You are trying to use a different tense there: I believe it is called Present Perfect. The key is the word 'have' (or a conjugation of haber in Spanish)
Que lugares has visitado en españa = What places have you visited in Spain?
You know Duo's sentence is Simple Past tense because of the how the verb is conjugated. 'Visitaste' is past tense.
Andre, when you're asking a question in English, and it's not about the subject of an action (i.e. about the person who actively does something), you need to have an auxiliary verb in your question. If you don't already have one like "can", "have", "will", "should" or similar, you'll have to add a form of "do".
- Who cooks on Sundays? - asking about the subject, so no "do" is used
- What does he cook on Sundays? - asking about the object
- Which girl do you like? - asking about the object; you are doing something with the girl
- Which girl likes you? - asking about the subject; the girl does something with you
Since "what places" is the object in your sentence, and "you" are the subject, you need to add an auxiliary "do" here.
Justin, although admittedly there seems to be some arguments about this, many consider it incorrect to follow cuál or any of its forms immediately with a noun.
I should add that the reason here is that cuál is typically used as an Interrogative Pronoun which replaces the noun in question. Many say that it can however also be used as an adjective when its meaning is basically the same as qué. I've found many disagree with this usage however.

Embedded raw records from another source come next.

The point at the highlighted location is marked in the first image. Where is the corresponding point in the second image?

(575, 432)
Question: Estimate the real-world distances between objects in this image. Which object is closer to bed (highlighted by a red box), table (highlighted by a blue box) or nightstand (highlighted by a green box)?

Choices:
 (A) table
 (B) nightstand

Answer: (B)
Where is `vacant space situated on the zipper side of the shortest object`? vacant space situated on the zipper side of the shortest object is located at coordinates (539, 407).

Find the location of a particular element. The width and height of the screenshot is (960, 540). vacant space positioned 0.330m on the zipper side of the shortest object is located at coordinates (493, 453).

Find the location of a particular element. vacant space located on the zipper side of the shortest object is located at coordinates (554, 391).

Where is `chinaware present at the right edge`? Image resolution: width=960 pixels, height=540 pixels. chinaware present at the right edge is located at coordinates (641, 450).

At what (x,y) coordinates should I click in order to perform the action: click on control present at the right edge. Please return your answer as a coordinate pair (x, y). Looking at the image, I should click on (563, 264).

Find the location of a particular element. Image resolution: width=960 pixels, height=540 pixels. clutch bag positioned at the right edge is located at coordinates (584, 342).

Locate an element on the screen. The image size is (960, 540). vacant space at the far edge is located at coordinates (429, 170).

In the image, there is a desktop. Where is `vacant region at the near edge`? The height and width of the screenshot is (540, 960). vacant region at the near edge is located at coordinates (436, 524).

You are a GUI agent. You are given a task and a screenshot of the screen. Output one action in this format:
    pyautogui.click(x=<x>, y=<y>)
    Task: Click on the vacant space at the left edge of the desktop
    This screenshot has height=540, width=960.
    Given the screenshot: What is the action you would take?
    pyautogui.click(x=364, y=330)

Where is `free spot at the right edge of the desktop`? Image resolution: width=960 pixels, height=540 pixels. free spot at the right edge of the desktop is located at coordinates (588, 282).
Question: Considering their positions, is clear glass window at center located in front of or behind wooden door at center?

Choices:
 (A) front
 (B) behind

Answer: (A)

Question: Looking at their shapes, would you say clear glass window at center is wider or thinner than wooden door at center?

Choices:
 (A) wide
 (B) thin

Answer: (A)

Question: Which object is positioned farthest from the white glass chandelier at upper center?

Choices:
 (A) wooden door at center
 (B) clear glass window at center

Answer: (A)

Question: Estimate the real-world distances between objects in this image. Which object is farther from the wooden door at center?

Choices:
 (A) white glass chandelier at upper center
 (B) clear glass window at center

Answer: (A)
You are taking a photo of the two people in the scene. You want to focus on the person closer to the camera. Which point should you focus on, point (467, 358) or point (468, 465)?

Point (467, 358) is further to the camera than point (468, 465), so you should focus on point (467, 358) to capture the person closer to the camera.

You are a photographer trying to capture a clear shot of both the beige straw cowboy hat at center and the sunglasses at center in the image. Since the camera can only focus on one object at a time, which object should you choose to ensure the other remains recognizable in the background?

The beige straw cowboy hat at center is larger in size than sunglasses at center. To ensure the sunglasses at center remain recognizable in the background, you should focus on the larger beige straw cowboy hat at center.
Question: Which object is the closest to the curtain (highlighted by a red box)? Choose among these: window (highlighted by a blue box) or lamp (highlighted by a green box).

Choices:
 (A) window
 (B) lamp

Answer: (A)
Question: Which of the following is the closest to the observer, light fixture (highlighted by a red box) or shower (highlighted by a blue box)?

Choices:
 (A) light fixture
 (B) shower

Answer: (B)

(I should clarify that they disagree unless there is a clear indication of a choice between specific selections which is not really the case in Duo's sentence. Yes... there are a limited number of cities in Spain but the speaker is not asking to person to select from a short list.)
RiselJoy, I got the male speaker with this and he sounds okay to me. However the two sounds (ñ & y) can be very similar in sound. Especially if you aren't fluent enough in the language. With very fast speakers I often have difficulty with similar sounds like this. In those cases I rely on what I hear in the rest of the sentence to clarify exactly what was said. Believe it or not we do this all the time in our native language. We simply don't realize it because we've become so good at it.